--- Extracted entries Enclosed Below ---

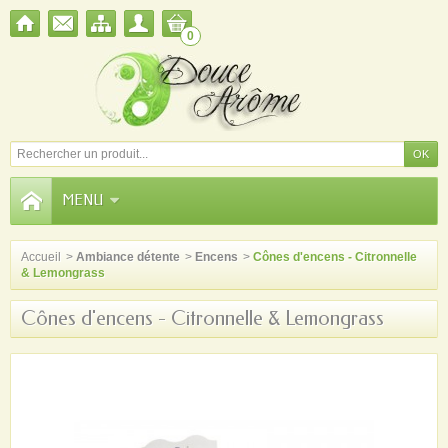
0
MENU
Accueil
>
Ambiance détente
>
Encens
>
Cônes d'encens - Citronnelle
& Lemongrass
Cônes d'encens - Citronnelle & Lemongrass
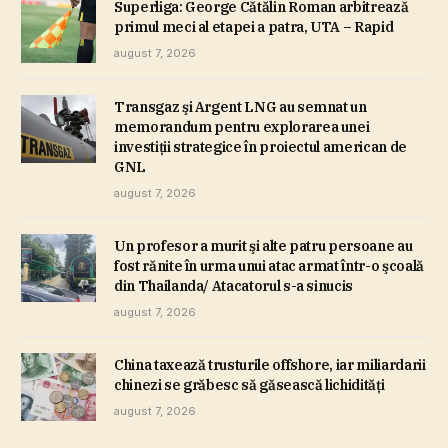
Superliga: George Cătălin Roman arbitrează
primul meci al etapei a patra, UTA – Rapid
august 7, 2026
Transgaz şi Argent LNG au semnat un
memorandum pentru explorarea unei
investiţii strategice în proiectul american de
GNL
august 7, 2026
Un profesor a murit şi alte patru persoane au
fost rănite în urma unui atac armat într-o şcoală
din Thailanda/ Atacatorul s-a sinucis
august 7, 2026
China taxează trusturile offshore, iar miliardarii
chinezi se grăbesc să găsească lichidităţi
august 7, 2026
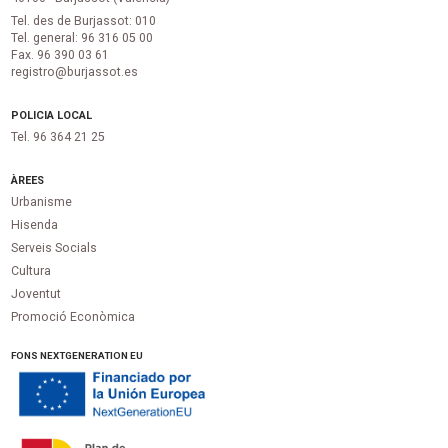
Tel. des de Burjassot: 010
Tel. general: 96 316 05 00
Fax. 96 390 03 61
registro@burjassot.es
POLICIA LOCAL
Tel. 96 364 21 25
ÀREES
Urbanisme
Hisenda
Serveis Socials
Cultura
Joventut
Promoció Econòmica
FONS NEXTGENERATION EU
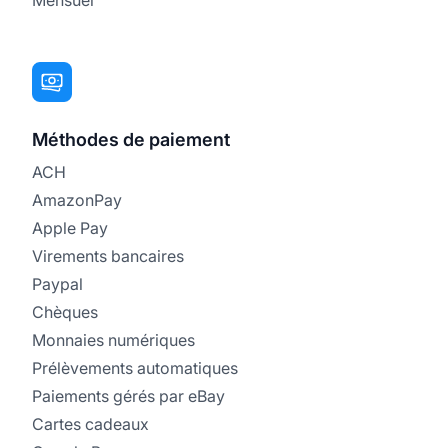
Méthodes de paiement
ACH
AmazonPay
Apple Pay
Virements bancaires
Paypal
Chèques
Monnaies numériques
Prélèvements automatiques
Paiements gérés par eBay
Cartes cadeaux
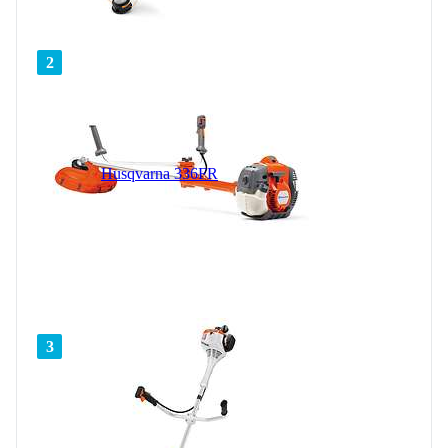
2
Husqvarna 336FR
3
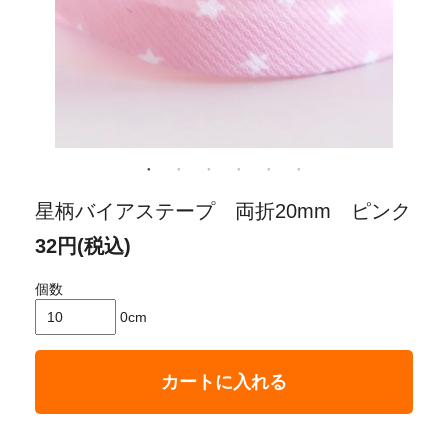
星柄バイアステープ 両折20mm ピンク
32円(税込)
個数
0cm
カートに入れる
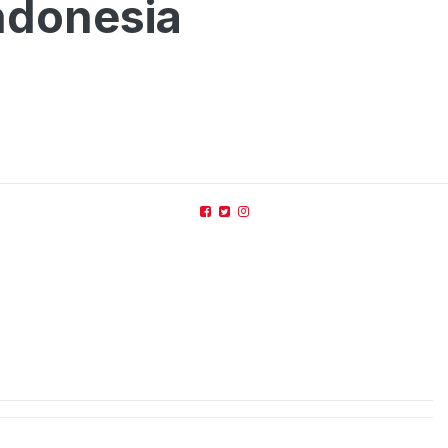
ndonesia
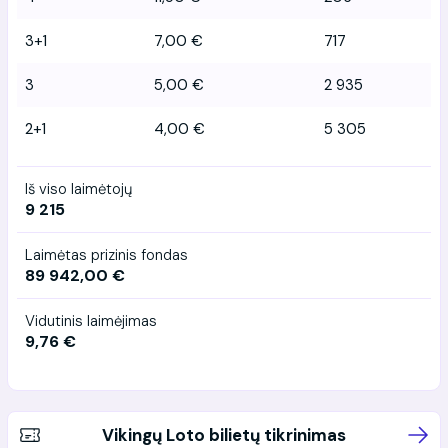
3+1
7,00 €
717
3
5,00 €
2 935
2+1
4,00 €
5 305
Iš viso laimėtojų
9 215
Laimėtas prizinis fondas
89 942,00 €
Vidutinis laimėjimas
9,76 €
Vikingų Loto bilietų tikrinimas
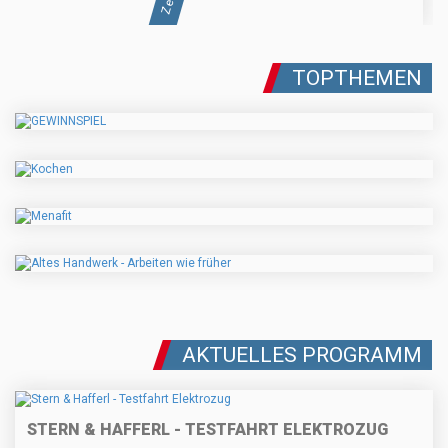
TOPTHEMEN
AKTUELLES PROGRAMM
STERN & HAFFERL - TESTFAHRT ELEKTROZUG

--- End of Enclosed Extracted entries ---
--- Extracted entries Enclosed Below ---

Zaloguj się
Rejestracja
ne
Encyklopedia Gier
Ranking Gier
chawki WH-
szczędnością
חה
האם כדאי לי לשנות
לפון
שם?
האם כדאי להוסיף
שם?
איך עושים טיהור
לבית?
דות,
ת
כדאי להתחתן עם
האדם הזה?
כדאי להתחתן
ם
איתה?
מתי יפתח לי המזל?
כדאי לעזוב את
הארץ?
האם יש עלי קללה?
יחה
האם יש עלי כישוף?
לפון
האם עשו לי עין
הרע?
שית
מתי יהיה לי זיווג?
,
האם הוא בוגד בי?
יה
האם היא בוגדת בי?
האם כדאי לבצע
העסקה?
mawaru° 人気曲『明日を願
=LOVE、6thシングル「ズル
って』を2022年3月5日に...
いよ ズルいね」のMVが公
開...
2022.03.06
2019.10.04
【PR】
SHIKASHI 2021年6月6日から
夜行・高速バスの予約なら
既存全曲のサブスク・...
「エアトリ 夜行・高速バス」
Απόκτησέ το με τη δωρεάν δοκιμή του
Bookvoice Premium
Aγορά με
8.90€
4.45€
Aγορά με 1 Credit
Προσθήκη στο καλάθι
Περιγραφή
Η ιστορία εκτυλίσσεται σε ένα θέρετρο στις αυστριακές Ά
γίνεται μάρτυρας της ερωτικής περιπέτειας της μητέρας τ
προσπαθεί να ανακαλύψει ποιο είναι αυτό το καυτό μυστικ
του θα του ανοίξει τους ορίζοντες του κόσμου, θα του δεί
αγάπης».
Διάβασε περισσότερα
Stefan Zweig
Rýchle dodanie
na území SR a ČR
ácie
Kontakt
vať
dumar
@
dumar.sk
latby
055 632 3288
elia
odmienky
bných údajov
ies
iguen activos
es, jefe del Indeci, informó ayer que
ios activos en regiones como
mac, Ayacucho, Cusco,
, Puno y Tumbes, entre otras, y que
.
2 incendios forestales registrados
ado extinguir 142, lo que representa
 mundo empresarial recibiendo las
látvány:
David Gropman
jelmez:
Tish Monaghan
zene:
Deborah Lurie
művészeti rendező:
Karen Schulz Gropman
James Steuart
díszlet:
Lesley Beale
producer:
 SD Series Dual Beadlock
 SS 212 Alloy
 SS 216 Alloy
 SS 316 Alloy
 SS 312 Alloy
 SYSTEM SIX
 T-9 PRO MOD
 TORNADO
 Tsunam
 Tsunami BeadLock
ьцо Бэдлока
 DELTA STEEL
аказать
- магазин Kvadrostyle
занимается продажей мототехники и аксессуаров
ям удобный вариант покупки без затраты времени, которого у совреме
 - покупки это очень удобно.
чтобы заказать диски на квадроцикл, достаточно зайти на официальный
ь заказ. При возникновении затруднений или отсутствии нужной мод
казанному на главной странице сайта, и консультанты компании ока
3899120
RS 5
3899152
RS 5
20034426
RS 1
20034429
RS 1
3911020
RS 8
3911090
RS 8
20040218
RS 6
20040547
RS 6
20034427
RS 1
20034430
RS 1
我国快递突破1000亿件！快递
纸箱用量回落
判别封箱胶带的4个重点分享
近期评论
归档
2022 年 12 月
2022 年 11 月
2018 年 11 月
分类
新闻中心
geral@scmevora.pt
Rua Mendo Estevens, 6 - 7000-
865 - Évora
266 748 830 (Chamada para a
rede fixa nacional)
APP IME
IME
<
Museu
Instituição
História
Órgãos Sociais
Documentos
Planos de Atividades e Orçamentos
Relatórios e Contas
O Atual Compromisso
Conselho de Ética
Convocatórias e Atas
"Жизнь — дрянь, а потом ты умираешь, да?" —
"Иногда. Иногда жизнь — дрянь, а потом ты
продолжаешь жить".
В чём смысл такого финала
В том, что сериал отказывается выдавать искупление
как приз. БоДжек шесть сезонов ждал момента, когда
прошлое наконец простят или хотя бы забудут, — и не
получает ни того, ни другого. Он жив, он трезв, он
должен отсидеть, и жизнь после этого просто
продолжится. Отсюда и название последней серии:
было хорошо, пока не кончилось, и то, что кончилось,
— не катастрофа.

--- End of Enclosed Extracted entries ---
--- Extracted entries Enclosed Below ---

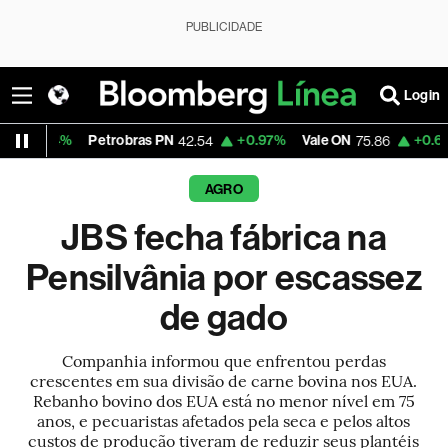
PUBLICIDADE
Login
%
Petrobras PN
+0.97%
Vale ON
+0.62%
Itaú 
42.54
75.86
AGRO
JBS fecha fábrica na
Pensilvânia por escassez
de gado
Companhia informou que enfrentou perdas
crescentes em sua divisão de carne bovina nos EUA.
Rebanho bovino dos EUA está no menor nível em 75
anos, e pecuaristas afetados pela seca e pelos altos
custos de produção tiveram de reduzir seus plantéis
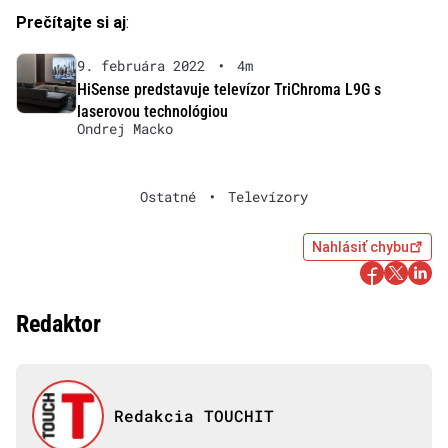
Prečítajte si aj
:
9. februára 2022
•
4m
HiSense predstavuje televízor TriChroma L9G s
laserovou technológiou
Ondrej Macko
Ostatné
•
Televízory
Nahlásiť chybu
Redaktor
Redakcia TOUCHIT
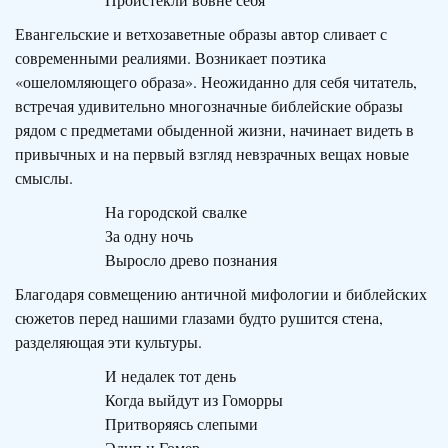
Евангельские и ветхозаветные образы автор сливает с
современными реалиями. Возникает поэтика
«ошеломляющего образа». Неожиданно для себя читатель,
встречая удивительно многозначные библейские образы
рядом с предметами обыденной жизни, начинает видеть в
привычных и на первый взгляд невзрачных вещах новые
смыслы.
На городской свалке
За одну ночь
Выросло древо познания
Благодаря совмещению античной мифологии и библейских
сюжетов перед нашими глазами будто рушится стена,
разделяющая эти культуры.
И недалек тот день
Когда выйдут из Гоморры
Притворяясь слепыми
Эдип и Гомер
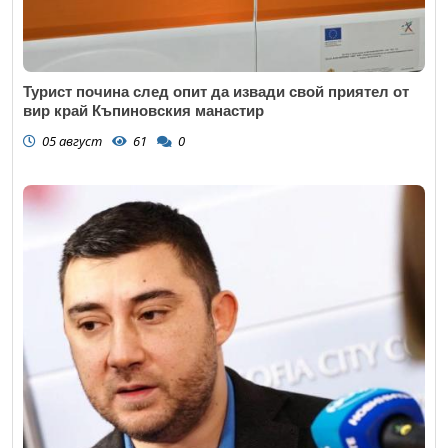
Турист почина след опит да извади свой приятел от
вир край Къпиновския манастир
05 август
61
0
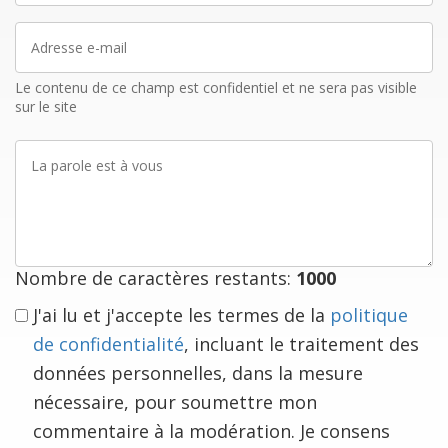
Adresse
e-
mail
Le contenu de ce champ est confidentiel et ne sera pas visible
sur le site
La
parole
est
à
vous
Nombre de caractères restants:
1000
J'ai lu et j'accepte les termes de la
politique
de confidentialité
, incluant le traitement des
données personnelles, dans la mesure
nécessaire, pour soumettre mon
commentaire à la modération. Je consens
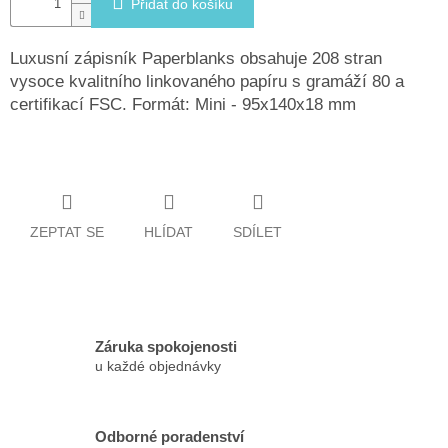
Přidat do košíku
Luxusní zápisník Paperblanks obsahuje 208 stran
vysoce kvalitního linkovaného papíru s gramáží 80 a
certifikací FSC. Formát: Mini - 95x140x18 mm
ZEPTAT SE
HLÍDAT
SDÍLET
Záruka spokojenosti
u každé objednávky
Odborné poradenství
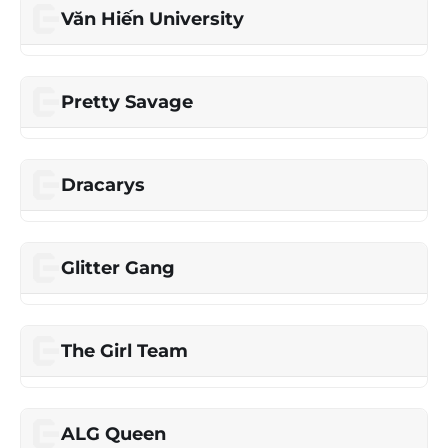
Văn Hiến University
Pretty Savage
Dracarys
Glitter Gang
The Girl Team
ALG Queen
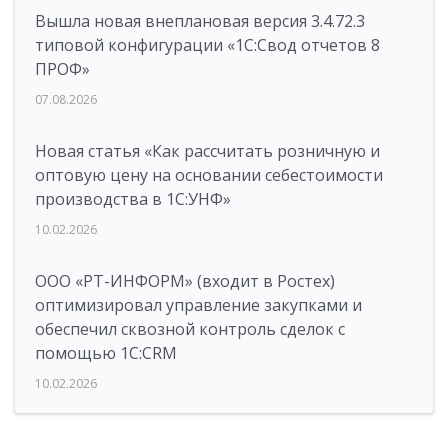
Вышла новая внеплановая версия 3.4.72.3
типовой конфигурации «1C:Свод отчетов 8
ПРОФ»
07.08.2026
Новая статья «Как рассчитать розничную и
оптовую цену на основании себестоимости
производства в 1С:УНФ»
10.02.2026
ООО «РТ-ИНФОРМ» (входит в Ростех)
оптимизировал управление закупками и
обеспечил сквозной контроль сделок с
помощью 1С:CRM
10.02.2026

--- End of Enclosed Extracted entries ---

• What is needed: Copy exactly, without pictures, the lines above from the one with "Redakcia TOUCHIT" down to the one with "рядом с предметами", inclusive.

• Result for this task:
Redakcia TOUCHIT
Евангельские и ветхозаветные образы автор сливает с
современными реалиями. Возникает поэтика
«ошеломляющего образа». Неожиданно для себя читатель,
встречая удивительно многозначные библейские образы
рядом с предметами обыденной жизни, начинает видеть в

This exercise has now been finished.